----- Record set

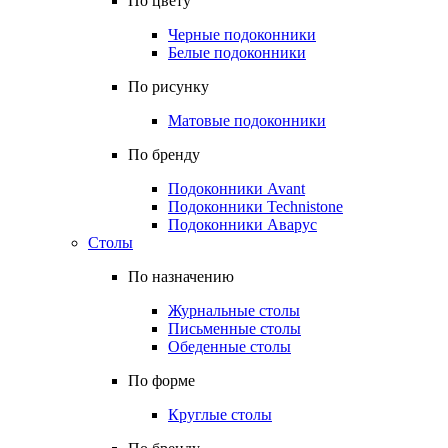
По цвету
Черные подоконники
Белые подоконники
По рисунку
Матовые подоконники
По бренду
Подоконники Avant
Подоконники Technistone
Подоконники Аварус
Столы
По назначению
Журнальные столы
Письменные столы
Обеденные столы
По форме
Круглые столы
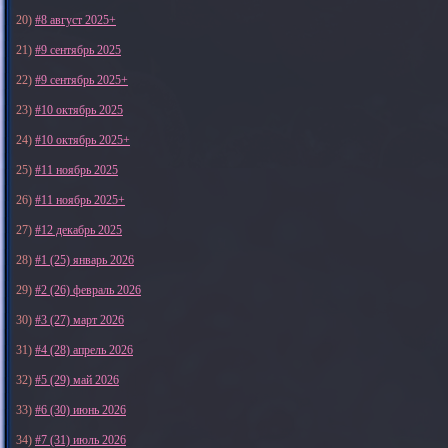
20)
#8 август 2025+
21)
#9 сентябрь 2025
22)
#9 сентябрь 2025+
23)
#10 октябрь 2025
24)
#10 октябрь 2025+
25)
#11 ноябрь 2025
26)
#11 ноябрь 2025+
27)
#12 декабрь 2025
28)
#1 (25) январь 2026
29)
#2 (26) февраль 2026
30)
#3 (27) март 2026
31)
#4 (28) апрель 2026
32)
#5 (29) май 2026
33)
#6 (30) июнь 2026
34)
#7 (31) июль 2026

----------

- Work instructions -
Would you please retype all the data exactly? Leave out whatever pictures it holds.

- Answer space -
По цвету
Черные подоконники
Белые подоконники
По рисунку
Матовые подоконники
По бренду
Подоконники Avant
Подоконники Technistone
Подоконники Аварус
Столы
По назначению
Журнальные столы
Письменные столы
Обеденные столы
По форме
Круглые столы
20)
#8 август 2025+
21)
#9 сентябрь 2025
22)
#9 сентябрь 2025+
23)
#10 октябрь 2025
24)
#10 октябрь 2025+
25)
#11 ноябрь 2025
26)
#11 ноябрь 2025+
27)
#12 декабрь 2025
28)
#1 (25) январь 2026
29)
#2 (26) февраль 2026
30)
#3 (27) март 2026
31)
#4 (28) апрель 2026
32)
#5 (29) май 2026
33)
#6 (30) июнь 2026
34)
#7 (31) июль 2026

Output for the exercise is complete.